Entries taken from a collection:
....................

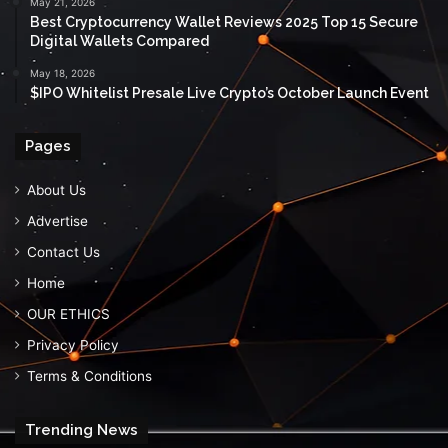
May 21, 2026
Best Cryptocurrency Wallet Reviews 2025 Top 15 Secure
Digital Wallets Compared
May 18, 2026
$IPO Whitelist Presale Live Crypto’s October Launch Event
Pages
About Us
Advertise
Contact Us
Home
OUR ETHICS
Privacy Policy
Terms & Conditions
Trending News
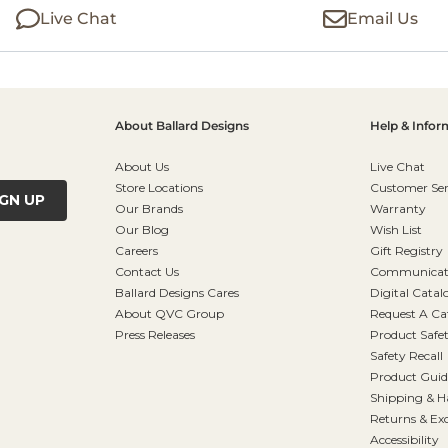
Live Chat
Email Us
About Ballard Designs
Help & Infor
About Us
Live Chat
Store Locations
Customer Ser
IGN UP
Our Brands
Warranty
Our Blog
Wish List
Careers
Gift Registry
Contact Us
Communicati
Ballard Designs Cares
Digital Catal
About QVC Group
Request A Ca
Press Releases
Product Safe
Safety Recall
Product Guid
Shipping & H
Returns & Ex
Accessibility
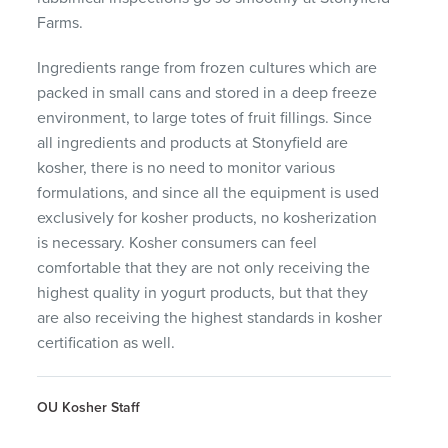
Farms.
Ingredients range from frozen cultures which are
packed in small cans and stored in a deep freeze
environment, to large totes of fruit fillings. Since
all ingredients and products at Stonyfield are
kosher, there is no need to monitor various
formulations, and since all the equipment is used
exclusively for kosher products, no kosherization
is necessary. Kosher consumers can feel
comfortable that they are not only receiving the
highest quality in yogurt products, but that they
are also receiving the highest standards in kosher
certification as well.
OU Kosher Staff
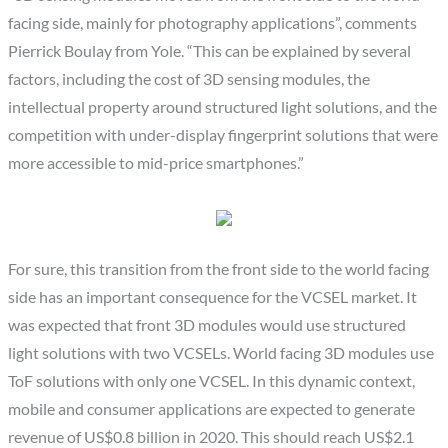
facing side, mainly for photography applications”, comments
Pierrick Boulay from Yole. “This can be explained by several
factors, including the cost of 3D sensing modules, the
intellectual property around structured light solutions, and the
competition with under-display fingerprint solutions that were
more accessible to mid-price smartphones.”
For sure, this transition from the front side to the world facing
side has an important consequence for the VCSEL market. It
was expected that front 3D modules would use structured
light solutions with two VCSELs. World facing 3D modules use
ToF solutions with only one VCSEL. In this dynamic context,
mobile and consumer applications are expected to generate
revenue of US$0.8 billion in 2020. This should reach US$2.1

....................

**What to produce:**
Each line above that contains the word "with" must be copied.

**Task solution:**
competition with under-display fingerprint solutions that were
light solutions with two VCSELs. World facing 3D modules use
ToF solutions with only one VCSEL. In this dynamic context,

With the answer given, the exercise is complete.